I typically have 2 types of people call my office, 3 if you count telemarketers, but who counts them? The first type is a prospective client who needs a house inspected and they have heard from a friend or a relative that I am the only inspector worth calling. It doesn't happen as often as I would like, but sometimes it does happen. They call to book an inspection and, often times, they never even consider the cost. They understand the value of a thorough inspection and are willing to pay whatever I ask for, no questions asked.
The second type is the price shopper. You know who I am referring to. The first question they ask is "how much is a home inspection?" As far as I am concerned, that question is like calling a car dealer and asking the price of a car. It is impossible to answer that question without additional information. How big is the house? Single family or multi? how old? Occupied, vacant, short sale, foreclosure, etc.

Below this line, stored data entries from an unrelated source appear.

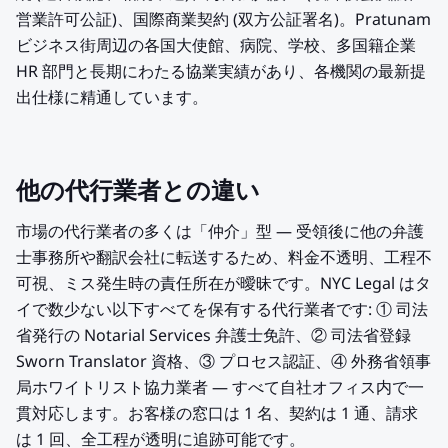
営業許可公証)、国際商業契約 (双方公証署名)。Pratunam
ビジネス街周辺の各国大使館、病院、学校、多国籍企業
HR 部門と長期にわたる協業実績があり、各機関の最新提
出仕様に精通しています。
他の代行業者との違い
市場の代行業者の多くは「仲介」型 — 受領後に他の弁護
士事務所や翻訳会社に転送するため、料金不透明、工程不
可視、ミス発生時の責任所在が曖昧です。NYC Legal はタ
イで数少ない以下すべてを保有する代行業者です: ① 司法
省発行の Notarial Services 弁護士免許、② 司法省登録
Sworn Translator 資格、③ プロセス認証、④ 外務省領事
局ホワイトリスト協力業者 — すべて自社オフィス内で一
貫対応します。お客様の窓口は 1 名、契約は 1 通、請求
は 1 回、全工程が透明に追跡可能です。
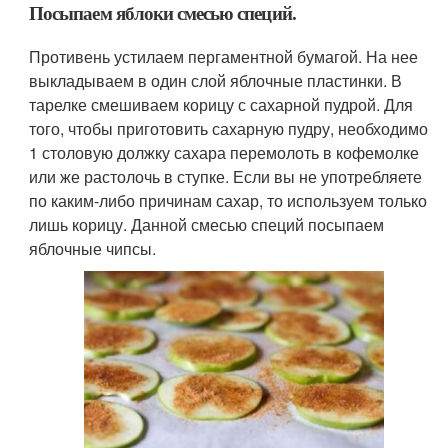
Посыпаем яблоки смесью специй.
Противень устилаем пергаментной бумагой. На нее
выкладываем в один слой яблочные пластинки. В
тарелке смешиваем корицу с сахарной пудрой. Для
того, чтобы приготовить сахарную пудру, необходимо
1 столовую должку сахара перемолоть в кофемолке
или же растолочь в ступке. Если вы не употребляете
по каким-либо причинам сахар, то используем только
лишь корицу. Данной смесью специй посыпаем
яблочные чипсы.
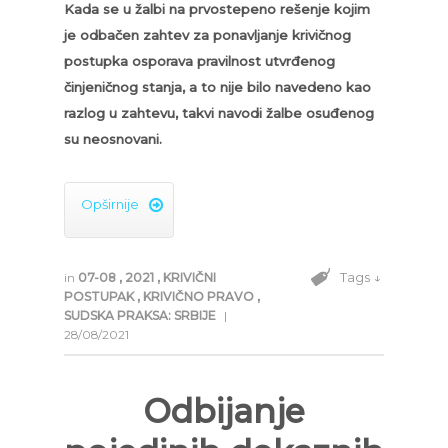
Kada se u žalbi na prvostepeno rešenje kojim
je odbačen zahtev za ponavljanje krivičnog
postupka osporava pravilnost utvrđenog
činjeničnog stanja, a to nije bilo navedeno kao
razlog u zahtevu, takvi navodi žalbe osuđenog
su neosnovani.
Opširnije

Tags ↓
in
07-08
,
2021
,
KRIVIČNI
POSTUPAK
,
KRIVIČNO PRAVO
,
SUDSKA PRAKSA: SRBIJE
|
28/08/2021
Odbijanje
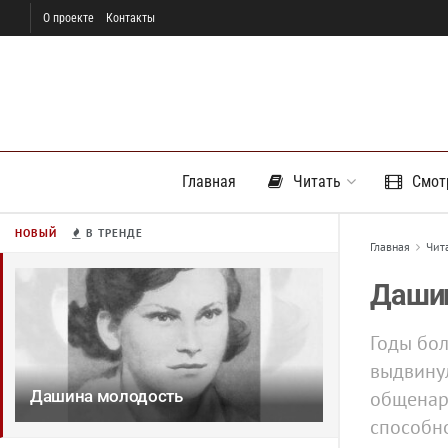
О проекте
Контакты
Главная
Читать
Смот
НОВЫЙ
В ТРЕНДЕ
Главная
Чит
Дашин
Годы бо
выдвинул
общенаро
Дашина молодость
способно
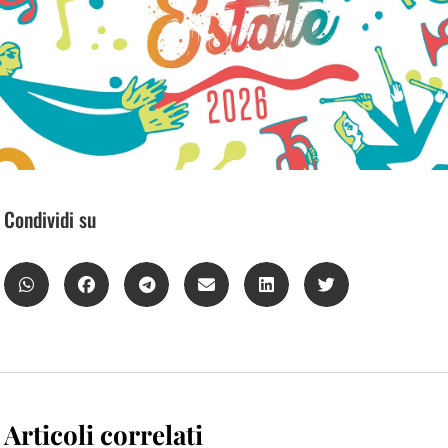
Condividi su
Articoli correlati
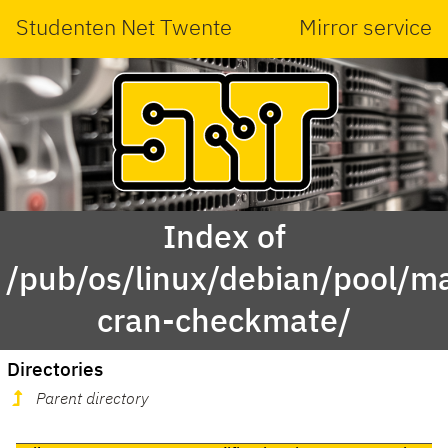
Studenten Net Twente
Mirror service
Index of
/pub/os/linux/debian/pool/ma
cran-checkmate/
Directories
Parent directory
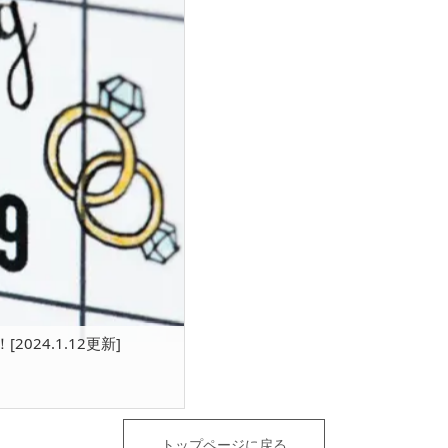
024.1.12更新]
トップページに戻る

Originally, I would begin by quoting a price based on some of that information, only to hear them say, "OK, thanks, I will get back to you." It rarely happened though, because they could usually find someone else later who would agree to do it for a few dollars less. I have to question the wisdom in spending hundreds of thousands of dollars on a home to raise your family and awarding the contract for a home inspection to the lowest bidder. Government contracts are often finalized using this criteria, often with less than stellar results. Can anyone say "Big Dig?"
My new approach is this; when a prospective client begins by asking how much, I counter by asking if price is the determining factor. This usually changes their focus from the lowest price to the best value. Then it is just a matter of convincing them of the value that I offer. I still don't get them all, but my odds are greatly increased.